Recap: Machine Learning

We have input columns (features), \(x\), and parameters \(\theta\).

Functions \(y(x;\theta)\) produce predictions, \(y\).

Recap: Machine Learning

We want parameters \(\theta\) that minimize (some measure of) error between the predictions \(y\) and target labels \(t\).

We train the model on labeled data to estimate good values of \(\theta\). We can check performance on other labeled data to check how the model will (probably) behave on future predictions where we don't have truth: validation and testing.

Recap: Machine Learning

If we have a discrete set of labels/​predictions, then we have a classification problem: we are trying to predict the class or category.

If we have a continuous set of labels/​predictions, then we have a regression problem: we are trying to predict a numeric value.

These are supervised learning, where we know right answers and want to make predictions to match.

Recap: Machine Learning

Maybe we don't have labels are are trying to partition our inputs into to-be-discovered categories: clustering.

Or we want to find data point that don't fit in with the rest: outlier detection.

These are unsupervised learning.

Spark ML

Spark has some ML tools built in.

The collection of models/​tools in Spark aren't as complete as Scikit-Learn, but they're pretty good. Roughly: the most common ML models that can be adapted to big data sets are in Spark.

Spark ML

As with other components: there's an older RDD-based API, and a newer DataFrame-based API. We'll talk only about the DataFrame ML tools: the pyspark.ml package.

See also the Spark ML Guide.

Complete code for the example to follow: ml_pipeline.py.

Spark ML

Pieces we'll have:

DataFrame
As before, store data: features, feature vectors, labels, and predictions.
Transformers
Feature extraction and transformation. Generally manipulating the data to get the featuers you need. Implemented with Transformer instances.
Estimator
Implementations of ML algorithms that make predictions: regressors, classifiers, clustering. Implemented with Estimator instances.

Pipelines

[Concepts may be familiar to you from Scikit-Learn, but also maybe not…]

We are often going to want to take the data we have, and manipulate it before passing it into the model: feature engineering, but also just reformatting and tidying the data.

That's what the Transformers are for.

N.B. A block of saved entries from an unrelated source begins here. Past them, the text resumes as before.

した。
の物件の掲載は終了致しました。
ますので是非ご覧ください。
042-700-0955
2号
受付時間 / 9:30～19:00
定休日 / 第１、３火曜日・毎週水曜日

Common pattern: data → Transformer → ⋯ → TransformerEstimator → predictions.

Pipelines

You could apply transformations manually, but that's going to be tedious and error-prone: you have to apply the same ones for training, validation, testing, predicing.

A pipeline describes a series of transformations to its input, finishing with an estimator to make predictions. Implemented with Pipeline instances.

Pipelines

A pipeline can be trained as a unit: some transforms need training (PCA, indexer, etc), and the estimator certainly does.

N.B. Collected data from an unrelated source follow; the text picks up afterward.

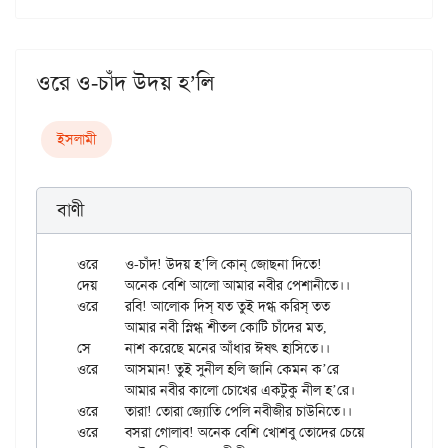
ওরে ও-চাঁদ উদয় হ’লি
ইসলামী
বাণী
ওরে	ও-চাঁদ! উদয় হ’লি কোন্ জোছনা দিতে!

দেয়	অনেক বেশি আলো আমার নবীর পেশানীতে।।

ওরে	রবি! আলোক দিস্ যত তুই দগ্ধ করিস্ তত

	আমার নবী স্নিগ্ধ শীতল কোটি চাঁদের মত,

সে	নাশ করেছে মনের আঁধার ঈষৎ হাসিতে।।

ওরে	আসমান! তুই সুনীল হলি জানি কেমন ক’রে

	আমার নবীর কালো চোখের একটুকু নীল হ’রে।

ওরে	তারা! তোরা জ্যোতি পেলি নবীজীর চাউনিতে।।

ওরে	বসরা গোলাব! অনেক বেশি খোশবু তোদের চেয়ে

Estimators need a single column of all features put together into a vector, so minimal pipeline might be:

assemble_features = VectorAssembler(
    inputCols=['length', 'width', 'height'],
    outputCol='features')
classifier = GBTRegressor(
    featuresCol='features', labelCol='volume')
pipeline = Pipeline(stages=[assemble_features, classifier])

Models

When a Spark estimator is trained, it produces a model object: a trained estimator that can actually make predictions; a Model (or probably PipelineModel) instance.

If we have some training data:

model = pipeline.fit(training)

Once trained, we can predict, possibly on some validation data:

predictions = model.transform(validation)
predictions.show()

Evaluation

Once you have a trained model, you probably want to come up with a score to see how it's working. This is done with Evaluator instances.

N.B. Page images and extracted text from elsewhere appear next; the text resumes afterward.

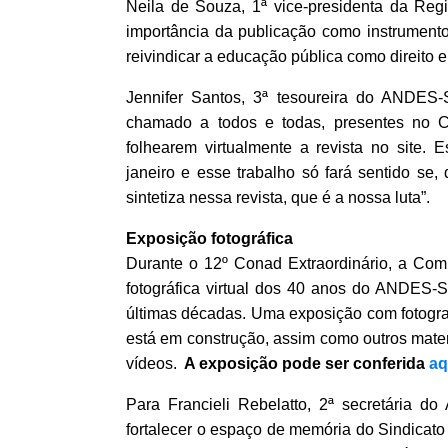
Neila de Souza, 1ª vice-presidenta da Regi
importância da publicação como
instrument
reivindicar a educação pública como direito e 
Jennifer Santos, 3ª tesoureira do ANDES-
chamado a todos e todas, presentes no C
folhearem virtualmente a revista no site.
janeiro e esse trabalho só fará sentido se,
sintetiza nessa revista, que é a nossa luta”.
Exposição fotográfica
Durante o 12º Conad Extraordinário, a
Com
fotográfica virtual dos 40 anos do ANDES-
últimas décadas. Uma exposição com fotograf
está em construção, assim como outros mater
vídeos.
A exposição pode ser conferida
aq
Para Francieli Rebelatto, 2ª secretária d
fortalecer o espaço de memória do Sindicato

Regression and classification are evaluated differently, but the API is the same.

r2_evaluator = RegressionEvaluator(
    predictionCol='prediction', labelCol='volume',
    metricName='r2')
r2 = r2_evaluator.evaluate(predictions)
print(r2)

ML Algorithms

There are lots of ML algorithms to choose from. All of them implement the Estimator interface.

ML Algorithms

There is a nice collection of hyperparameter tuning tools in Spark (as there are in Scikit-Learn).

More Topics

Outside of the core Spark ML tools, there are other ML things where Spark might help.

Spark Deep Learning: deep learning tools implemented in Spark. Particularly nice API for transfer learning where you adapt a pre-trained model to your specific problem.

More Topics

Spark Scikit-Learn integration: use Scikit-Learn for the machine learning implementation, but parallelize the hyperparameter search across a cluster.